The key: pack one pair of shoes. In fact, most people who travel long enough slim down to one pair of shoes, and a pair of sandals for a full year of travel. I don’t do sandals, but I fully agree with one pair of shoes being all you really need.
Shoes are not only bulky, but they are heavy. There’s two things which will push you to having to carry a larger, and often heavier bag: shoes and jackets. I’ve talked about picking the right jackets — they need to be compressible. Most people really only need one pair of shoes when they are traveling — and honestly the only reason you would need more than one pair is again: variety.
What to Look For
There’s two things you will want in your travel shoes: versatility and comfort. Which is more important will really depend on the individual and the trip.
You’ll want a pair of shoes which can cover the range of situations, and activities you will be doing. So if you travel a lot for work, your shoes should be equally useful in an office as they are exploring the town. In other words: sneakers are likely out for you.
For personal travel you would want to be covering both exploration and a nice dinner. Or for more adventure travel, something which could go from hiking a trail to a nice dinner. Again, athletic shoes are probably out for most people.
It’s not an easy task to find shoes like this. Personally, I’ve tried to find something which can handle a stroll through a park and all the way into a client office. Your situation and needs will likely vary from this.
And then there’s family vacations where there’s just no way I am wearing anything but sneakers. People who live their lives out of one bag don’t have the luxury of adjusting their shoes on a trip by trip basis. You do. I do. So pack accordingly, just make it one pair which will work best for the things you will be doing the most, and passable for everything else.
If you can’t wear your shoes all day long, then they aren’t the right shoes for any trip. This is really obvious, but it is worth saying. Especially true with long airline travel — being at the airport, on the plane, and in transit to your destination can be a very long time and is usually not comfortable to begin with. You’ll want comfortable shoes for this, the only thing worse than rushing from gate to gate, is doing it while your feet are killing you too.1
Type of Shoe
I personally use all leather shoes for almost all of my travel — unless it is to a theme park. I also look for something with a rubber sole on it (not leather). From there, it is just trial and error with fit, comfort, and style.

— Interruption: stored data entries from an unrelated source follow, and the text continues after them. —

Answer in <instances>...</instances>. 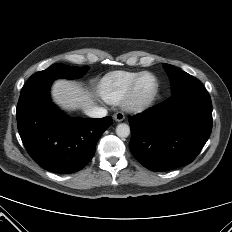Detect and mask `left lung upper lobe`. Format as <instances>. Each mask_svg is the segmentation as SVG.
Returning <instances> with one entry per match:
<instances>
[{
  "mask_svg": "<svg viewBox=\"0 0 232 232\" xmlns=\"http://www.w3.org/2000/svg\"><path fill=\"white\" fill-rule=\"evenodd\" d=\"M172 84V94H175L185 88L202 84L198 79L190 74L172 66L164 64Z\"/></svg>",
  "mask_w": 232,
  "mask_h": 232,
  "instance_id": "obj_1",
  "label": "left lung upper lobe"
}]
</instances>
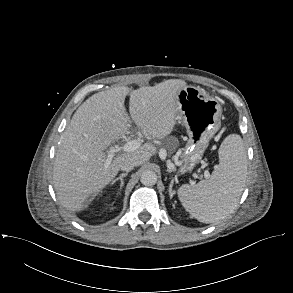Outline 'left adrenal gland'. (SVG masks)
<instances>
[{
	"instance_id": "left-adrenal-gland-1",
	"label": "left adrenal gland",
	"mask_w": 293,
	"mask_h": 293,
	"mask_svg": "<svg viewBox=\"0 0 293 293\" xmlns=\"http://www.w3.org/2000/svg\"><path fill=\"white\" fill-rule=\"evenodd\" d=\"M173 183H174V180L172 179L171 180V183H170V186H169V195H170V198H172L173 195L175 194V191L172 190Z\"/></svg>"
}]
</instances>
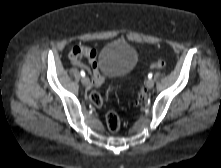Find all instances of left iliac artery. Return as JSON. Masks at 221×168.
Returning <instances> with one entry per match:
<instances>
[{"label": "left iliac artery", "instance_id": "1", "mask_svg": "<svg viewBox=\"0 0 221 168\" xmlns=\"http://www.w3.org/2000/svg\"><path fill=\"white\" fill-rule=\"evenodd\" d=\"M152 76H153V74H152V73H149V74H148V78H149V79H151V78H152Z\"/></svg>", "mask_w": 221, "mask_h": 168}]
</instances>
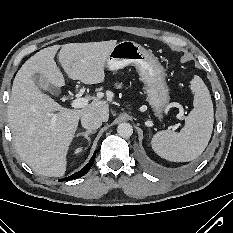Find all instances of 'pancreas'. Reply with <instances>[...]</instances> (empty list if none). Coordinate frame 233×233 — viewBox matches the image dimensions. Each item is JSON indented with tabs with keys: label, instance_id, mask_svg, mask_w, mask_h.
Masks as SVG:
<instances>
[{
	"label": "pancreas",
	"instance_id": "cf45deb5",
	"mask_svg": "<svg viewBox=\"0 0 233 233\" xmlns=\"http://www.w3.org/2000/svg\"><path fill=\"white\" fill-rule=\"evenodd\" d=\"M121 86H122L121 84H117L116 88H121Z\"/></svg>",
	"mask_w": 233,
	"mask_h": 233
}]
</instances>
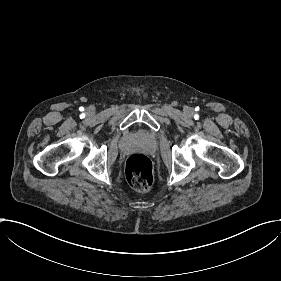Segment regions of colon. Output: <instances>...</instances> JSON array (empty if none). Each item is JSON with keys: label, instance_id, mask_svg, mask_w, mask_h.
I'll list each match as a JSON object with an SVG mask.
<instances>
[{"label": "colon", "instance_id": "5ec220e1", "mask_svg": "<svg viewBox=\"0 0 281 281\" xmlns=\"http://www.w3.org/2000/svg\"><path fill=\"white\" fill-rule=\"evenodd\" d=\"M125 176L129 186L137 191H147L154 183L153 167L143 154H132L125 162Z\"/></svg>", "mask_w": 281, "mask_h": 281}]
</instances>
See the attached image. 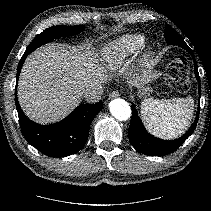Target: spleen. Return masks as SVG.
Here are the masks:
<instances>
[{"label": "spleen", "mask_w": 211, "mask_h": 211, "mask_svg": "<svg viewBox=\"0 0 211 211\" xmlns=\"http://www.w3.org/2000/svg\"><path fill=\"white\" fill-rule=\"evenodd\" d=\"M191 97L173 99H145L141 103V117L146 128L155 136L172 139L183 134L193 117Z\"/></svg>", "instance_id": "spleen-1"}]
</instances>
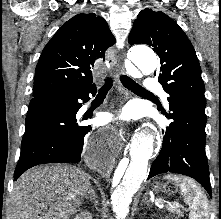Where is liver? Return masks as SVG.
Listing matches in <instances>:
<instances>
[{
  "instance_id": "liver-1",
  "label": "liver",
  "mask_w": 221,
  "mask_h": 219,
  "mask_svg": "<svg viewBox=\"0 0 221 219\" xmlns=\"http://www.w3.org/2000/svg\"><path fill=\"white\" fill-rule=\"evenodd\" d=\"M92 189L90 176L76 166H37L14 185L10 219H69Z\"/></svg>"
}]
</instances>
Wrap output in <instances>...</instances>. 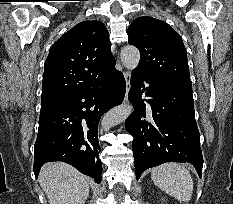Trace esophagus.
Returning <instances> with one entry per match:
<instances>
[{
  "mask_svg": "<svg viewBox=\"0 0 233 204\" xmlns=\"http://www.w3.org/2000/svg\"><path fill=\"white\" fill-rule=\"evenodd\" d=\"M124 78H125V81H126V94H125V98H124V103H127L128 102V93H129V90H130V73L128 71H124Z\"/></svg>",
  "mask_w": 233,
  "mask_h": 204,
  "instance_id": "1",
  "label": "esophagus"
}]
</instances>
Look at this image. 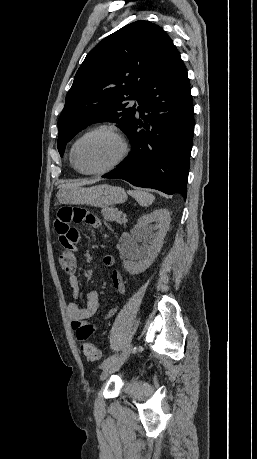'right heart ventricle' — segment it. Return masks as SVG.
<instances>
[{
	"label": "right heart ventricle",
	"instance_id": "e07e8e85",
	"mask_svg": "<svg viewBox=\"0 0 257 459\" xmlns=\"http://www.w3.org/2000/svg\"><path fill=\"white\" fill-rule=\"evenodd\" d=\"M70 163H71V165H72L71 159H70ZM72 166H73V165H72ZM73 167H74V166H73Z\"/></svg>",
	"mask_w": 257,
	"mask_h": 459
}]
</instances>
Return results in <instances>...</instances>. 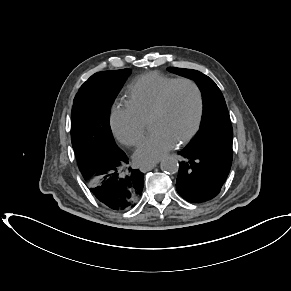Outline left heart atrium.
Returning <instances> with one entry per match:
<instances>
[{"instance_id": "1", "label": "left heart atrium", "mask_w": 291, "mask_h": 291, "mask_svg": "<svg viewBox=\"0 0 291 291\" xmlns=\"http://www.w3.org/2000/svg\"><path fill=\"white\" fill-rule=\"evenodd\" d=\"M176 144L177 141L168 133L154 132L140 143L134 153V160L141 165L158 162Z\"/></svg>"}]
</instances>
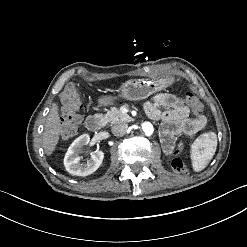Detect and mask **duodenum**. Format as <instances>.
<instances>
[{"label": "duodenum", "instance_id": "duodenum-1", "mask_svg": "<svg viewBox=\"0 0 247 247\" xmlns=\"http://www.w3.org/2000/svg\"><path fill=\"white\" fill-rule=\"evenodd\" d=\"M86 127L92 131H98L104 126V118L100 115H93L87 118Z\"/></svg>", "mask_w": 247, "mask_h": 247}]
</instances>
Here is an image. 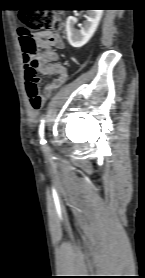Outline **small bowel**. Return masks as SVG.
Returning <instances> with one entry per match:
<instances>
[{"mask_svg": "<svg viewBox=\"0 0 145 278\" xmlns=\"http://www.w3.org/2000/svg\"><path fill=\"white\" fill-rule=\"evenodd\" d=\"M33 36L41 46H53L56 49L64 48V41L57 33L41 32L38 34H29ZM30 62L25 60V69L29 66ZM35 71L47 76H55V78L44 87L45 92H53L61 86L67 79V69L55 62L41 60L35 66Z\"/></svg>", "mask_w": 145, "mask_h": 278, "instance_id": "1", "label": "small bowel"}]
</instances>
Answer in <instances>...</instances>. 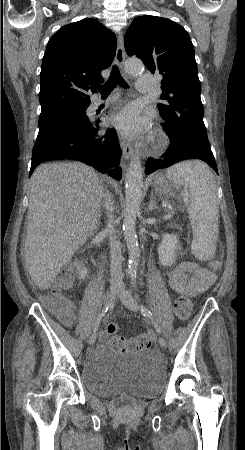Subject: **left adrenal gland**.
<instances>
[{"label":"left adrenal gland","mask_w":245,"mask_h":450,"mask_svg":"<svg viewBox=\"0 0 245 450\" xmlns=\"http://www.w3.org/2000/svg\"><path fill=\"white\" fill-rule=\"evenodd\" d=\"M158 209L157 205H156V201H155V197H154V193L151 194V198H150V202H149V206H148V210L149 211H153Z\"/></svg>","instance_id":"1"}]
</instances>
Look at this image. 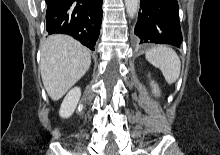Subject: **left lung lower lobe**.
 <instances>
[{"mask_svg": "<svg viewBox=\"0 0 220 155\" xmlns=\"http://www.w3.org/2000/svg\"><path fill=\"white\" fill-rule=\"evenodd\" d=\"M140 6L134 30L136 42L180 47L182 34L177 0H140Z\"/></svg>", "mask_w": 220, "mask_h": 155, "instance_id": "left-lung-lower-lobe-1", "label": "left lung lower lobe"}]
</instances>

I’ve seen a lot of people talk about all the different shoes they pack and they seem to circle back to two options:
Another couple options I have seen are Lem’s which are marketed as travel shoes and see to be closer to the Gobi’s listed above. Lastly, these Timberland shoes are ones I have been eyeing as possible candidates. There are tons of options, and outside of travel related blogs, Zappos reviews tend to be the best source of information on shoes.
What I Pack
For the longest time I packed some Oxford style leather shoes, which I cannot seem to figure the brand of, but they were not overly comfortable past 5-6 hours of wear. At the recommendation of many sites, I’ve begun packing Clark’s Desert Boots, which take a bit of breaking in, but man are they nice. They wear well and are very versatile.
It’s too early to state anything on their comfort, but I believe they will be plenty comfortable now that they are broken in. Pre-break in they were not the most comfortable shoe to wear.

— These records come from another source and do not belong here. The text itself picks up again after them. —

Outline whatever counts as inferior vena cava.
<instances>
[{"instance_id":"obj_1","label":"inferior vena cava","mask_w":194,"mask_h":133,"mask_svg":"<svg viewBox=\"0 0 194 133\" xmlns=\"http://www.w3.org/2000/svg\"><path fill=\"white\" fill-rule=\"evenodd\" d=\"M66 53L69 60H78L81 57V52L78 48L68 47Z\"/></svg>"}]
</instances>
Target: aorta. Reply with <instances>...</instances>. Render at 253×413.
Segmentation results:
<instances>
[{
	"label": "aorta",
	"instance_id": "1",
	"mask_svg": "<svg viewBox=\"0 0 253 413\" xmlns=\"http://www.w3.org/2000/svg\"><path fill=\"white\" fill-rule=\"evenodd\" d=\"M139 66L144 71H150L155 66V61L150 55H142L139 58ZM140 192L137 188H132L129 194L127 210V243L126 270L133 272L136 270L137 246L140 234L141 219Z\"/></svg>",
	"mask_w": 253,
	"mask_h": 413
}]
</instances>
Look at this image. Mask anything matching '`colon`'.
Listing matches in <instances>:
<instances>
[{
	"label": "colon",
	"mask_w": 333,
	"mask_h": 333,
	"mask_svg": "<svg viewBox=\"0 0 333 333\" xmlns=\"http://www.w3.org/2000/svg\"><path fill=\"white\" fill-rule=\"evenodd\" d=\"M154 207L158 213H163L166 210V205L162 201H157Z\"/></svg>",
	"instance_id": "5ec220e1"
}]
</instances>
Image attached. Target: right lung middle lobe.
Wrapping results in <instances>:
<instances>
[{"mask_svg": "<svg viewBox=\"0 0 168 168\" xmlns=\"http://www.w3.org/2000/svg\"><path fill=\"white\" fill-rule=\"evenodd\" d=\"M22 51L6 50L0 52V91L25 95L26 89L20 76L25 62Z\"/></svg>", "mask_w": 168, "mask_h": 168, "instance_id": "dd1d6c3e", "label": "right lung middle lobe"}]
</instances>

For family vacations to places like Disney, I am a big fan of wearing only athletic shoes. Personally I wear Nike Internationalists on those trips. They are very comfortable and I like the look of the shoe.
If Working Out Is Something You Need to Consider
At the top of my to-buy list is the Nike Flynit Lunar 3, which would be a great second pair of shoes to pack if you wanted to pack something like the Desert Boots, but have something for the gym, or running. These shoes weigh next to nothing, and look to pack down small.
Find a pair of shoes you are comfortable wearing in all the situations you think you will be in, and wear those. Generally, if you can get through a day of airplane travel with the shoes, and not be in pain, they are going to be comfortable enough for your trip.